Chapitre 18


Les poings ensanglantés, les mains douloureuses, je continue de serrer presque désespérément la caméra en pleurant.

De violents flash continuent d'apparaître dans mon crane, de remplir mon esprit, avant de le vider complètement. L'espace de quelques secondes je me sens plein, entier, comme jamais je ne l'ai été, et l'instant d'après tout disparaît. Plus rien.

Le noir.

Mon néant douloureux et habituel.

Inlassablement, les larmes coulent encore et encore sur mes joues, alors que ma respiration s'accélère encore et encore. Je n'arrive pas à arrêter ses sanglots. J'ai l'impression d'avoir besoin de pleurer, de laisser sortir ce torrent de sentiments, mais je n'en comprends pas la raison.

Je n'arrive pas à comprendre pourquoi est ce que je suis triste à ce point.

Je ne comprends rien du tout de toute façon.

C'est comme avec Yoongi.

Il y a quelque chose de tellement familier avec lui, de tellement rassurant et d'effrayant en même temps. C'est comme si d'un côté, mon esprit me disait de l'éviter alors que mon cœur me poussait vers lui.

Pourquoi est ce que ma vie doit être un foutoir comme ça ?

Pourquoi est ce que j'ai cette foutue impression d'oublier des détails presque volontairement ?

Pourtant je veux me souvenir de ces détails. Du moins, je devrais le vouloir. Mais encore une fois, une partie de moi bloque la route à ces souvenirs. Et d'une certaine manière, ça me semble justifié. Sans que je ne le comprenne.

Encore une fois.

Pourquoi est ce que je n'arrive jamais à comprendre.

Je suis stupide. Insignifiant. Médiocre. Inutile.

Personne n'a besoin de moi ici.

Je n'ai d'utilité pour personne.

Je suis juste un boulet.

Un poids qu'on traîne sans réussir à s'en débarrasser.

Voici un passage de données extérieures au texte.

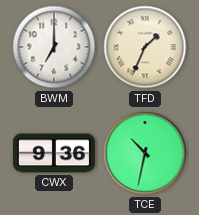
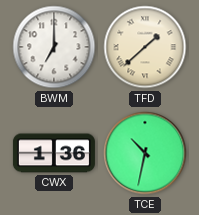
TFD: 1:34 -> 1:38
CWX: 9:36 -> 1:36
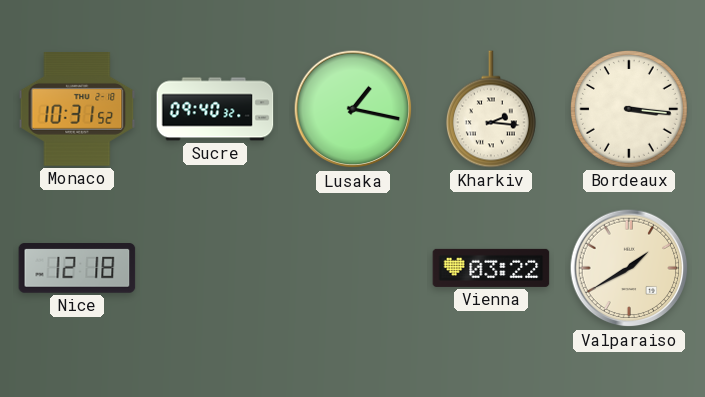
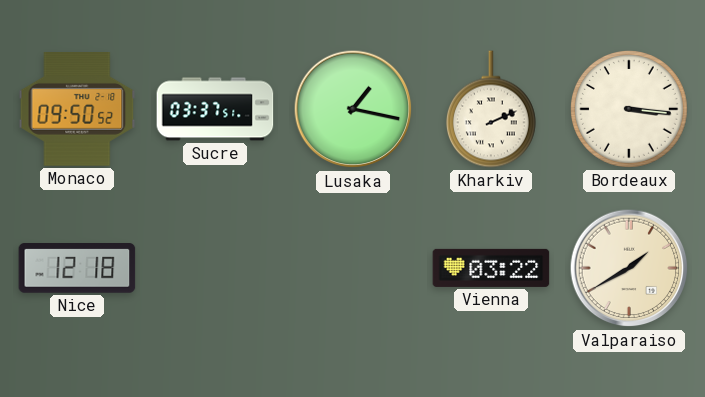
Monaco: 10:31 -> 09:50
Sucre: 09:40 -> 03:37
Kharkiv: 2:16 -> 2:11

Je replis mes jambes contre mon torse, les appuyant brutalement contre ce dernier, bloquant au passage ma respiration. Mes doigts collant de sang et tremblants, finissent par jeter la caméra au sol, à quelques mètres de moi.

Mon seul lien avec Yoongi s'explose alors contre le parquet, bruyamment. Des morceaux de plastiques arrivent à mes pieds, et je pleure de plus belle, en écrasant mes genoux au sol.

Aussitôt, mes mains attrapent le cadavre de l'appareil qui doit être inutilisable maintenant. Pourtant, j'essaye de le réparer, faisant tenir les morceaux ensemble comme je peux, bredouillant parfois des excuses entre deux reniflements.

Je ne sais pas pourquoi j'ai fait ça. Pourquoi est ce que je l'ai cassé ? Je n'aurais pas du.

Comment est ce qu'il va pouvoir me voir maintenant ?

Comment Yoongi va pouvoir veiller sur moi ?

Ça semble insensé. Tout ce que je dis, tout ce à quoi je pense, le semble. Cependant, je crois que ça ne l'est pas totalement.

Qu'il y a un sens dans mes réactions incompréhensibles. Il faut juste que je le trouve.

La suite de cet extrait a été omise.